In October 2014, under a World Health Organisation initiative, and after much undue delay, Sindh became the first province to notify the establishment of the Emergency Operation Centre to supervise anti-polio campaigns. In November 2014, the Sindh police set up separate teams of policemen to guard polio workers. The separation of a police team designated for such a task appears to be more abstract than real, as there is no clear indication of how such a team prepares for concerned security duties. Last January, there were separate attacks on polio teams in Nazimabad and Orangi Town, Karachi, resulting in at least two police fatalities. According to open sources, between 2012 and 2015, 68 polio workers and police officials were killed. Other estimates tally that the total number of deaths of polio workers and the police deployed to protect them has now surpassed 80 since 2012.
Earlier this year, on separate occasions, the Sindh police ordered “foolproof” security for polio workers. The security measures entailed providing “extraordinary security” to all polio teams during the immunisation days. According to news reports from January, between 4,000 and 8,000 police personnel from the Special Security Unit, Rapid Response Force, Sindh Reserve Police and other departments would constitute the total strength of security tasked with the protection of these teams. These measures were presented to the local media through pressers and officials reports. The practice was repeated in February, when “stringent security measures” were announced with the alleged promise of deploying 12,000 security personnel from multiple forces and agencies. Reports on this week’s drive suggested that 5,000 police personnel were assigned on security duties for over 6,000 health workers in Karachi.
Insecure watchdogs, whose actual numbers during deployment are difficult to verify regardless of what is reported prior to the launch of each campaign, are routinely assigned to such security duties in a hasty and often unorganised fashion to an already insecure and vulnerable health campaign. Earlier this week, this year’s fourth anti-polio campaign was launched across the six districts of Karachi. On April 20, seven policemen were killed in attacks in Karachi by eight militants on motorbikes in two separate incidents, leading to a temporary suspension of the anti-polio drive in affected areas, further stalling the eradication process, limiting city-wide drives and compromising the entire campaign.

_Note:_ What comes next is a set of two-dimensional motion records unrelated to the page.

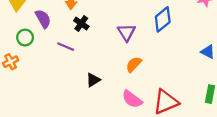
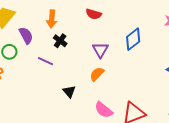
orange semicircle: (134, 64) -> (97, 74), moved
black triangle: (93, 80) -> (69, 92), turned -40

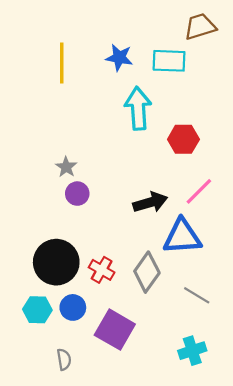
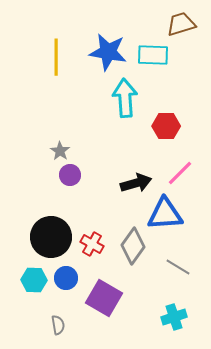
blue star: (119, 58) -> (108, 52), size x1.5

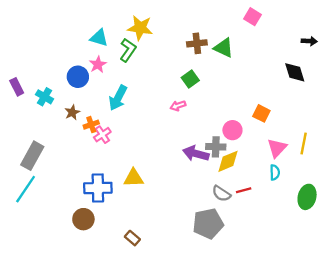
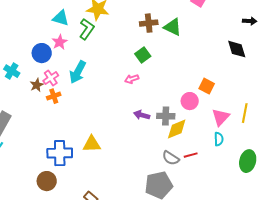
pink circle: (232, 130) -> (190, 101), moved
pink cross: (102, 135) -> (51, 78), moved
purple arrow: (196, 154) -> (142, 115), moved, size x0.7

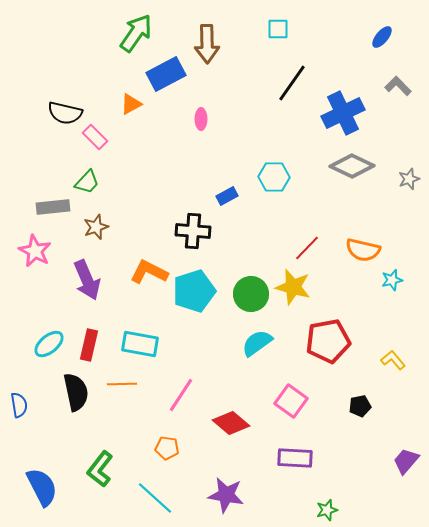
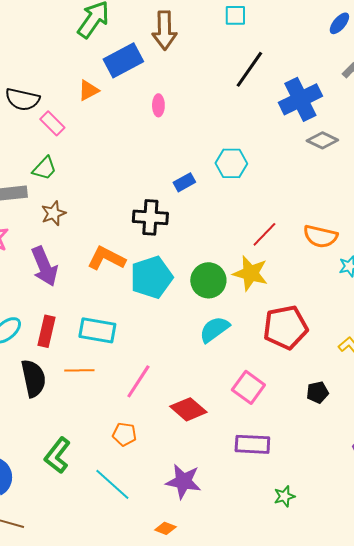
gray diamond: (352, 166) -> (322, 140), moved, size x0.7

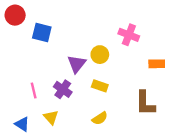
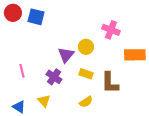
blue square: (42, 32) -> (36, 17), moved
orange rectangle: (157, 64) -> (135, 55), size x1.5
pink line: (34, 91) -> (22, 71), moved
brown L-shape: (145, 103) -> (110, 83), moved

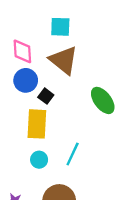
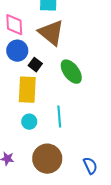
green ellipse: (103, 100) -> (71, 72), moved
cyan line: (73, 154) -> (59, 117), turned -30

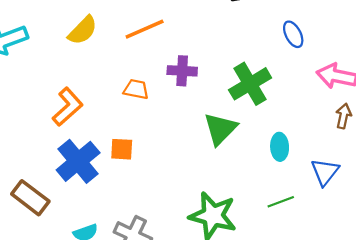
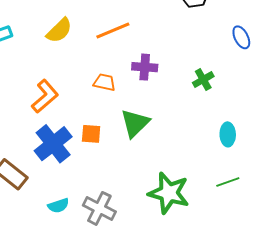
green cross: (250, 84) -> (203, 80), size x0.6
green triangle: (220, 129) -> (135, 123), moved

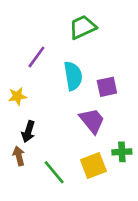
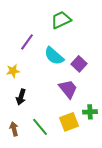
cyan semicircle: (73, 76) -> (54, 56), turned 140
purple square: (107, 87) -> (79, 64), turned -35
brown arrow: (19, 156) -> (14, 129), moved

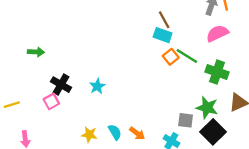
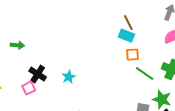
green line: (187, 56) -> (145, 74), moved
orange square: (171, 57) -> (133, 55), turned 32

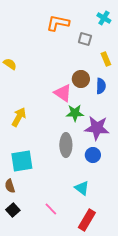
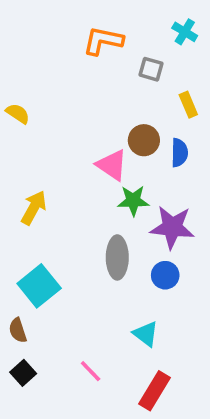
cyan square: (22, 161) -> (39, 286), turned -30

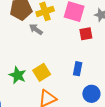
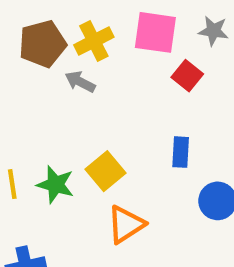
red square: (86, 34) -> (187, 76), turned -32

The policemen deployed on these security duties are often recruits from interior Sindh and are generally untrained to protect polio workers in volatile areas of this congested city. They become, involuntarily, securitised objects. This refers to the idea that both soft targets — the polio workers and policemen — face an existential threat and the traditional measures to counter this threat are no longer working. By the time armed, motorcycle-borne militants ride up near a vaccination camp and start emptying their magazines onto a team of workers, it is unlikely that the lathi-bearing police-walla, without a bulletproof vest, pulled from the reserves and made to stand at a location on the orders of the designated thana-in-charge, will be able to respond in kind, let alone in hot pursuit. It is, simply, a flawed policy and practice that endangers both cops and polio workers.
Countering this form of violent extremism against anti-polio teams is insufficient if it simply entails the deployment of the police or paramilitary personnel. Countering it must begin at the roots, where the anti-polio narrative consists of irrational arguments, such as: ‘polio vaccinations are anti-Islam’; ‘they are part of a Western conspiracy’; ‘they are a tool for espionage’; ‘they lead to infertility in Muslim men’. This narrative is still being manufactured, propagated and ingrained by radical elements within our society. Countering this narrative is not a task we realistically can, or even should, entrust to a bleeding police force that has lost at least 550 officials due to various acts of violence in Karachi in the last four years (on average, 130 cops a year).
In order to change this particular narrative from the bottom-up, we need to start prioritising human security as much, if not above, the security of the state. In Pakistan, efforts towards human security have been ad hoc, superficial and reactive at best, rather than preventive or pre-emptive. Until a shift in priorities — from the state to the civilian — does not take place within the individual, community and national consciences, the unfortunate relationship between public health (a crucial element of human security) and violent conflict (terrorism, political or structural violence, or even armed warfare) will not be adequately understood, let alone broken.
There is no point in statistically presenting the results of the Karachi operation every few months or discussing ‘logical conclusions’ and our advances towards them, if neither can incorporate human security, inclusive of development, human rights, access to public health, gender equality and food, water and environmental security as primary indicators of stability and growth. Unfortunately, human security falls low on the priority list for developing countries suffering from terrorism. The latter is still largely understood as a threat that must be neutralised militarily, and thus any form of violence associated with it — such as the targeted killings of polio workers — must be addressed similarly. This association may not be incorrect, but the application of the same countermeasures to both threats is faulty and short-sighted. The human condition cannot be expected to improve through traditional, militarised policies.
Published in The Express Tribune, April 22nd, 2016.